* [INFORMATION PROVIDED]:
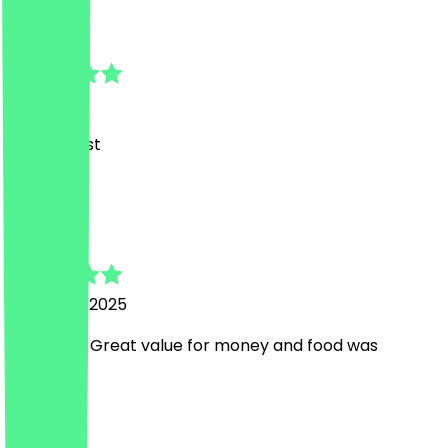
Izzy
7 juni 2026
Great bfast
I
Iram
5 februari 2025
Amazing!! Great value for money and food was
delicious!
a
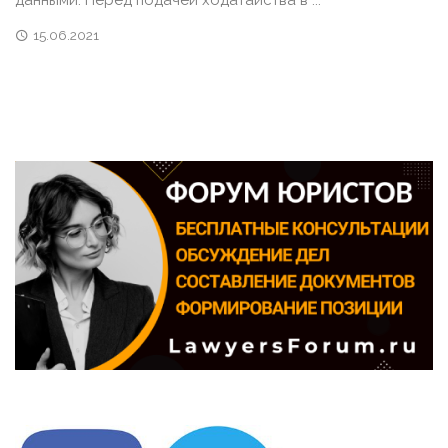
данными. Перед подачей ходатайства в ...
15.06.2021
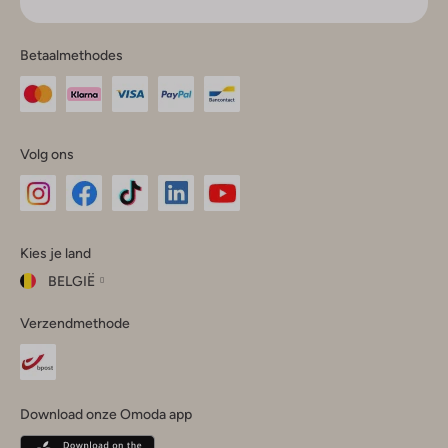
Betaalmethodes
Volg ons
Omoda
Omoda
Omoda
Omoda
Omoda
Kies je land
Instagram
Facebook
TikTok
LinkedIn
YouTube
BELGIË
Kies
Verzendmethode
je
Sluit
land
Nederland
België
(Nederlands)
Download onze Omoda app
Belgique
(Français)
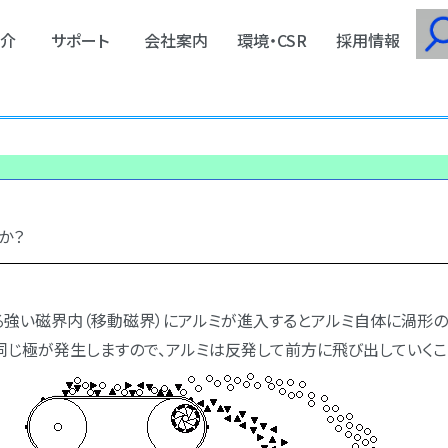
介
サポート
会社案内
環境・CSR
採用情報
か？
る強い磁界内（移動磁界）にアルミが進入するとアルミ自体に渦形の
じ極が発生しますので、アルミは反発して前方に飛び出していくこ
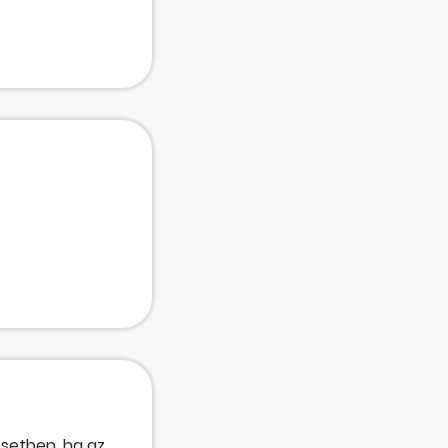
setben, ha az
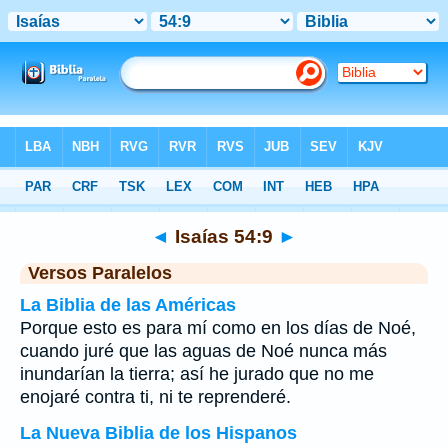
Biblia
>
Isaías
>
Capítulo 54
> Verso 9
◄
Isaías 54:9
►
Versos Paralelos
La Biblia de las Américas
Porque esto es para mí como en los días de Noé,
cuando juré que las aguas de Noé nunca más
inundarían la tierra; así he jurado que no me
enojaré contra ti, ni te reprenderé.
La Nueva Biblia de los Hispanos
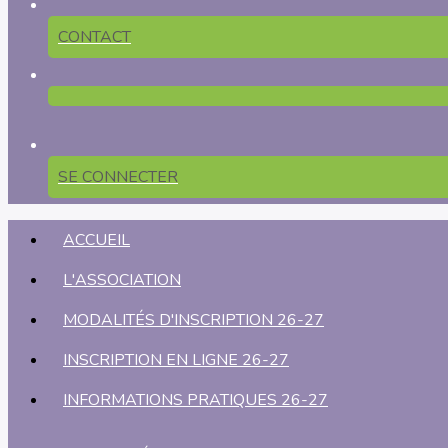
CONTACT
SE CONNECTER
ACCUEIL
L'ASSOCIATION
MODALITÉS D'INSCRIPTION 26-27
INSCRIPTION EN LIGNE 26-27
INFORMATIONS PRATIQUES 26-27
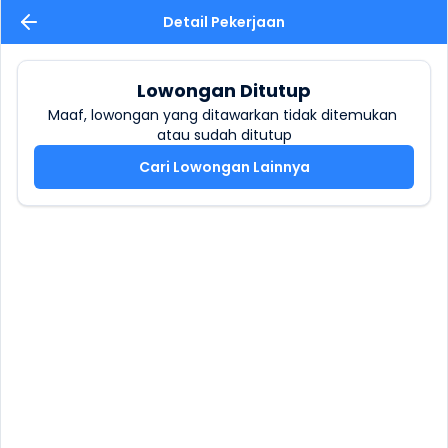
Detail Pekerjaan
Lowongan Ditutup
Maaf, lowongan yang ditawarkan tidak ditemukan 
atau sudah ditutup
Cari Lowongan Lainnya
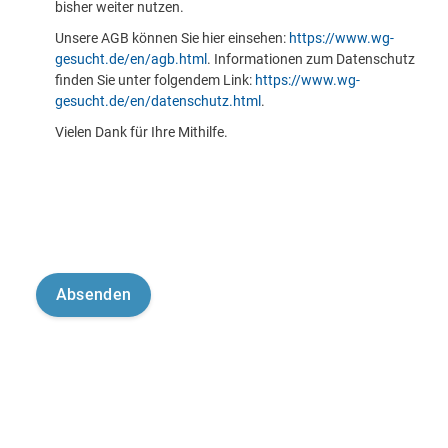
bisher weiter nutzen.
Unsere AGB können Sie hier einsehen:
https://www.wg-
gesucht.de/en/agb.html
. Informationen zum Datenschutz
finden Sie unter folgendem Link:
https://www.wg-
gesucht.de/en/datenschutz.html
.
Vielen Dank für Ihre Mithilfe.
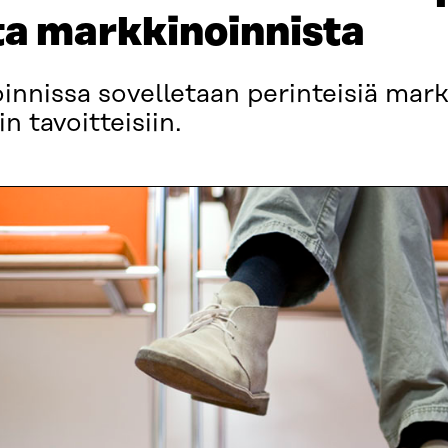
ta markkinoinnista
innissa sovelletaan perinteisiä mar
n tavoitteisiin.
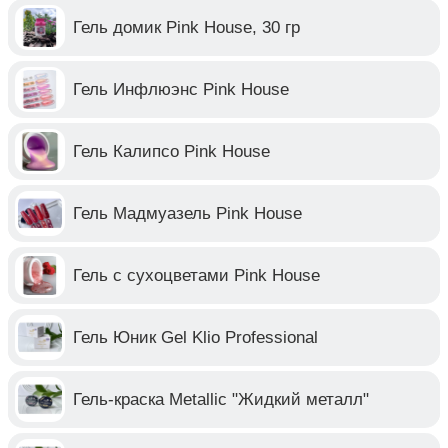
Гель домик Pink House, 30 гр
Гель Инфлюэнс Pink House
Гель Калипсо Pink House
Гель Мадмуазель Pink House
Гель с сухоцветами Pink House
Гель Юник Gel Klio Professional
Гель-краска Metallic "Жидкий металл"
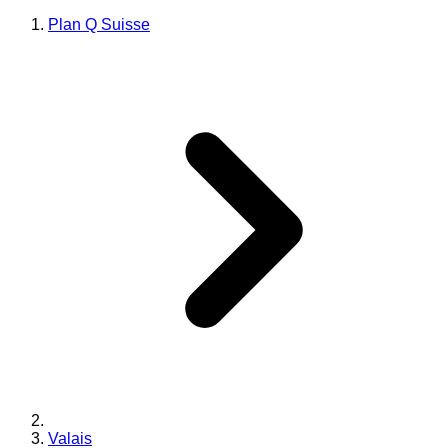
Plan Q Suisse
Valais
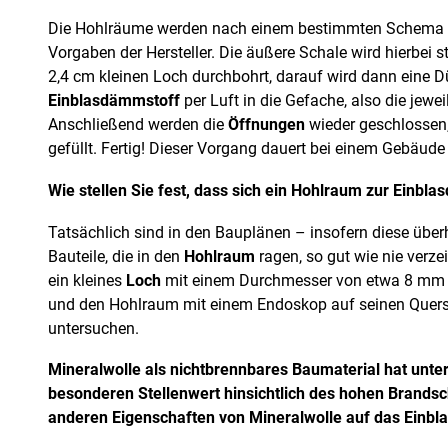
Die Hohlräume werden nach einem bestimmten Schema a
Vorgaben der Hersteller. Die äußere Schale wird hierbei 
2,4 cm kleinen Loch durchbohrt, darauf wird dann eine D
Einblasdämmstoff
per Luft in die Gefache, also die jewe
Anschließend werden die
Öffnungen
wieder geschlossen,
gefüllt. Fertig! Dieser Vorgang dauert bei einem Gebäud
Wie stellen Sie fest, dass sich ein Hohlraum zur Einb
Tatsächlich sind in den Bauplänen – insofern diese übe
Bauteile, die in den
Hohlraum
ragen, so gut wie nie verz
ein kleines
Loch
mit einem Durchmesser von etwa 8 mm 
und den Hohlraum mit einem Endoskop auf seinen Quers
untersuchen.
Mineralwolle als nichtbrennbares Baumaterial hat unt
besonderen Stellenwert hinsichtlich des hohen Brandsc
anderen Eigenschaften von Mineralwolle auf das Einbl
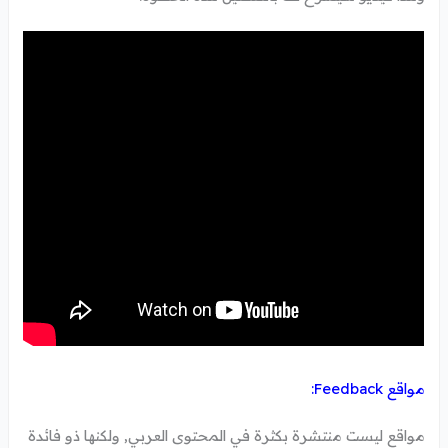
مواقع Feedback:
مواقع ليست منتشرة بكثرة في المحتوى العربي, ولكنها ذو فائدة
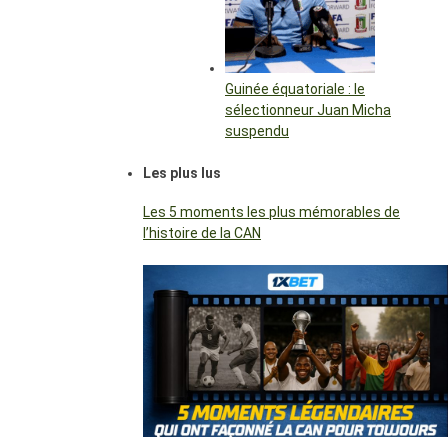
Guinée équatoriale : le
sélectionneur Juan Micha
suspendu
Les plus lus
Les 5 moments les plus mémorables de
l’histoire de la CAN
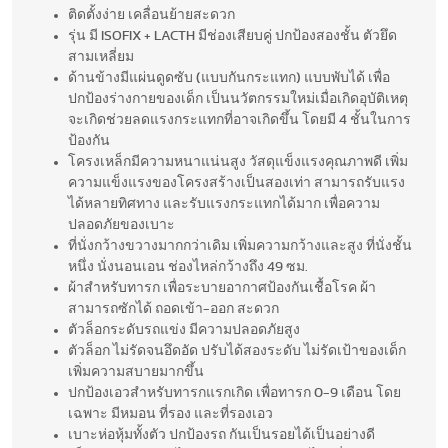
ติดตั้งง่าย เคลื่อนย้ายสะดวก
รุ่น มี ISOFIX + LACTH มีช่องเสียบคู่ ปกป้องสองชั้น ตัวยึด
สามเหลี่ยม
ด้านข้างมีแผ่นดูดซับ (แบบกันกระแทก) แบบพับได้ เพื่อ
ปกป้องร่างกายของเด็ก เป็นนวัตกรรมใหม่เมื่อเกิดอุบัติเหตุ
จะเกิดช่วยลดแรงกระแทกที่อาจเกิดขึ้น โดยมี 4 ชั้นในการ
ป้องกัน
โครงเหล็กมีความหนาแน่นสูง วัสดุแข็งแรงคุณภาพดี เพิ่ม
ความแข็งแรงของโครงสร้างเป็นสองเท่า สามารถรับแรง
ได้หลายทิศทาง และรับแรงกระแทกได้มาก เพื่อความ
ปลอดภัยของเบาะ
ที่นั่งกว้างขวางมากกว่าเดิม เพิ่มความกว้างและสูง ที่นั่งชั้น
หนึ่ง นั่งนอนเอน ช่องไหล่กว้างถึง 49 ซม.
ผ้าสำหรับทารก เพื่อระบายอากาศป้องกันเชื้อโรค ผ้า
สามารถซักได้ ถอดเข้า-ออก สะดวก
ตัวล็อกระดับรถแข่ง มีความปลอดภัยสูง
ตัวล็อก ไม่รัดจนอึดอัด ปรับได้สองระดับ ไม่รัดเป้าของเด็ก
เพิ่มความสบายมากขึ้น
ปกป้องเอวสำหรับทารกแรกเกิด เพื่อทารก 0-9 เดือน โดย
เฉพาะ มีหมอน ที่รอง และที่รองเอว
เบาะห่อหุ้มทั้งตัว ปกป้องรถ กันเป็นรอยได้เป็นอย่างดี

* [WHAT IS EXPECTED]: Take the lines above from the one containing "gefüllt. Fertig! Dieser" down to the one containing "mit einem Durchmesser von etwa 8 mm", and transcribe them exactly, both ends included.

* [RESULT]:
gefüllt. Fertig! Dieser Vorgang dauert bei einem Gebäud
Wie stellen Sie fest, dass sich ein Hohlraum zur Einb
Tatsächlich sind in den Bauplänen – insofern diese übe
Bauteile, die in den
Hohlraum
ragen, so gut wie nie verz
ein kleines
Loch
mit einem Durchmesser von etwa 8 mm 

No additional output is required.